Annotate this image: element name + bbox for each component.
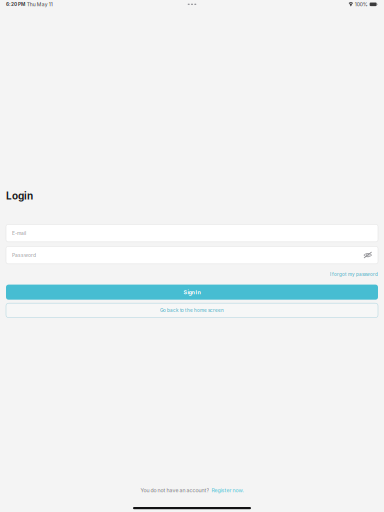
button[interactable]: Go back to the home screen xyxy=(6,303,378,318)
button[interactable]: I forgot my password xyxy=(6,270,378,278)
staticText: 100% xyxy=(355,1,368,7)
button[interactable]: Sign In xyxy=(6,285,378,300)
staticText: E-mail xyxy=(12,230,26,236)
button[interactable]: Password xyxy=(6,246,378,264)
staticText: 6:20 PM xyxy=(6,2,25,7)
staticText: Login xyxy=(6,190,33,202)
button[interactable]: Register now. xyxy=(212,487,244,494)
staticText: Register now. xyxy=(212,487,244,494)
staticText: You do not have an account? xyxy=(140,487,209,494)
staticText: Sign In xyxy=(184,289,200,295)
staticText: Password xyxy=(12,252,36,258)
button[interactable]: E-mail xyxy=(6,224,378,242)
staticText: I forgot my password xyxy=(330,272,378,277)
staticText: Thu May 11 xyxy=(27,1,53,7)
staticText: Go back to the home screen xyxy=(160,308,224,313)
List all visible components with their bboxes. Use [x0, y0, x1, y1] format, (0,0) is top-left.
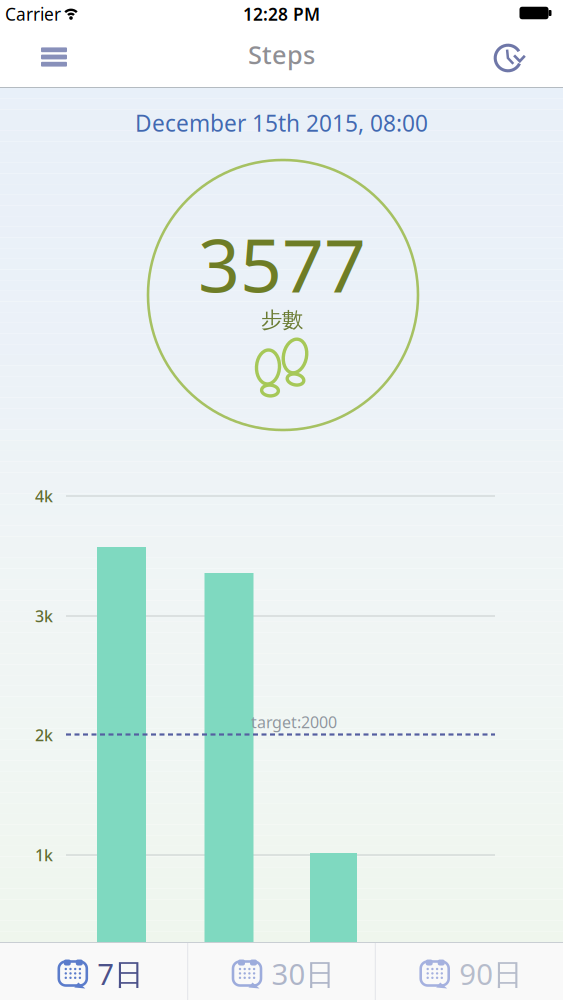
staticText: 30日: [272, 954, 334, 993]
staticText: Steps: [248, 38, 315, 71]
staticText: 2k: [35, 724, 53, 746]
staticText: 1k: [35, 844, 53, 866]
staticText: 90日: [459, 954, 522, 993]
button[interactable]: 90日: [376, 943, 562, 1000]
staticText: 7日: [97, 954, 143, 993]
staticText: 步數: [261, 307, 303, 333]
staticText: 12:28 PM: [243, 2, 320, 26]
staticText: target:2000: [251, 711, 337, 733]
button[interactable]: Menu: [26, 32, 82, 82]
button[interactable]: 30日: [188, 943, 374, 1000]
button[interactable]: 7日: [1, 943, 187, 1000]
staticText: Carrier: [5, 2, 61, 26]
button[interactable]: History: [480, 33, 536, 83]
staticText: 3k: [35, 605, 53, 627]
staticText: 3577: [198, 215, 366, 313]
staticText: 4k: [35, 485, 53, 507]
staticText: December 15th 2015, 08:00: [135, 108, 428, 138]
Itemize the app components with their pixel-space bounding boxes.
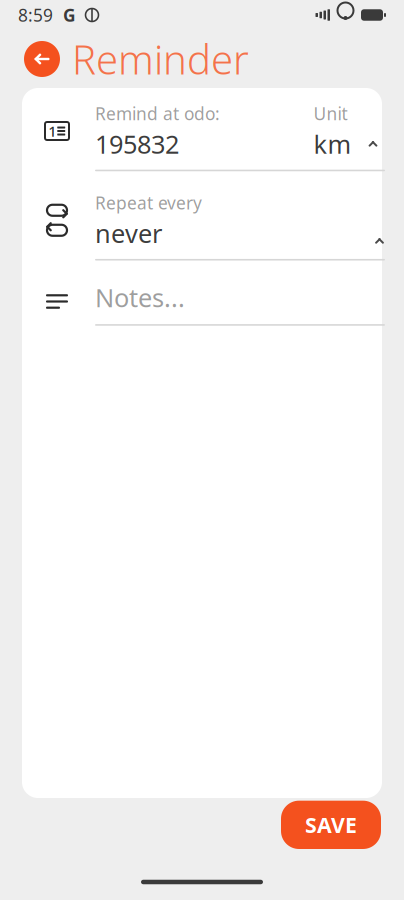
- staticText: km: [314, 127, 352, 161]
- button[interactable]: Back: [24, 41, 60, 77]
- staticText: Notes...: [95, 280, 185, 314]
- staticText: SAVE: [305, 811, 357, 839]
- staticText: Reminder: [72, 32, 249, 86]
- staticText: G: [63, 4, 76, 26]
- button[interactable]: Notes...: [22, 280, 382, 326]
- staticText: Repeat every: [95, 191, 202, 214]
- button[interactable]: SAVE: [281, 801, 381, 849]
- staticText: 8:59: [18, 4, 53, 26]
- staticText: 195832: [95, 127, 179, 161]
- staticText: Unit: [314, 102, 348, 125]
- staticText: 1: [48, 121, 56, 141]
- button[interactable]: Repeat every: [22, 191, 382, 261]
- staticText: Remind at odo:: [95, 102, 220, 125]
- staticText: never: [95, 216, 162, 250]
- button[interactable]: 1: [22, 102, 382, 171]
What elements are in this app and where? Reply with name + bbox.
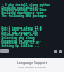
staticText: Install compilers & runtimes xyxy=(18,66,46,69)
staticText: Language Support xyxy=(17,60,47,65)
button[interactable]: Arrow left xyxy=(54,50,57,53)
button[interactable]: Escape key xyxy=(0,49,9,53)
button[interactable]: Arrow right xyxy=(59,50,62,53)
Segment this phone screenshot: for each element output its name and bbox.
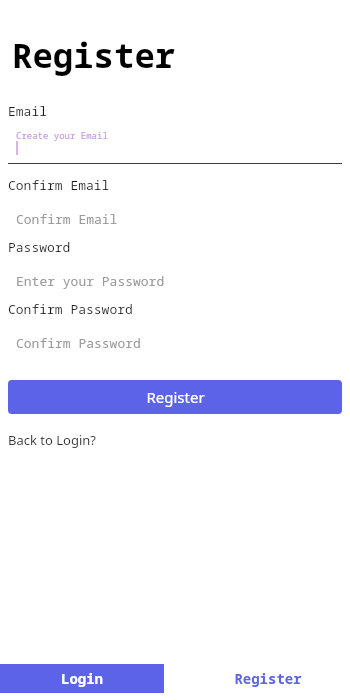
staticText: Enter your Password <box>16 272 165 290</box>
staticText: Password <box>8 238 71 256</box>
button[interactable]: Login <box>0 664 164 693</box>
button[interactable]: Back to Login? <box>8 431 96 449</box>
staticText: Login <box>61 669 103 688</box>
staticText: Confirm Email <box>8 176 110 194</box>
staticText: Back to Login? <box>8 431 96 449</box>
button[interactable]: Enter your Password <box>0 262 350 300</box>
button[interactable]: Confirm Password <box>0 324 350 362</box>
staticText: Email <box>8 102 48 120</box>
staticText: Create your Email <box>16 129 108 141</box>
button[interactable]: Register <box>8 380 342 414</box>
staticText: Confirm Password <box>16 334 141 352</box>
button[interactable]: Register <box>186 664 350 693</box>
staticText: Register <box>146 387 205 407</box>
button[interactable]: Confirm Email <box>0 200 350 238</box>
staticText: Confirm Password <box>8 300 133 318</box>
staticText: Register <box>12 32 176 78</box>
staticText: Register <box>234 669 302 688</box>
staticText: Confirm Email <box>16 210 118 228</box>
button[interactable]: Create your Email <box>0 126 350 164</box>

◆ ACTION ITEM:
Find the line containing "Segment this phone" in the records above and restate it, and each line after it through the end, word for word, dropping the pictures.

◆ WRITTEN RESPONSE:
Segment this phone screenshot: for each element output its name and bbox.
staticText: Enter your Password <box>16 272 165 290</box>
staticText: Password <box>8 238 71 256</box>
button[interactable]: Login <box>0 664 164 693</box>
button[interactable]: Back to Login? <box>8 431 96 449</box>
staticText: Login <box>61 669 103 688</box>
staticText: Confirm Email <box>8 176 110 194</box>
staticText: Back to Login? <box>8 431 96 449</box>
button[interactable]: Enter your Password <box>0 262 350 300</box>
button[interactable]: Confirm Password <box>0 324 350 362</box>
staticText: Email <box>8 102 48 120</box>
staticText: Create your Email <box>16 129 108 141</box>
button[interactable]: Register <box>8 380 342 414</box>
staticText: Confirm Password <box>16 334 141 352</box>
button[interactable]: Register <box>186 664 350 693</box>
staticText: Register <box>146 387 205 407</box>
button[interactable]: Confirm Email <box>0 200 350 238</box>
staticText: Confirm Password <box>8 300 133 318</box>
staticText: Register <box>12 32 176 78</box>
staticText: Register <box>234 669 302 688</box>
staticText: Confirm Email <box>16 210 118 228</box>
button[interactable]: Create your Email <box>0 126 350 164</box>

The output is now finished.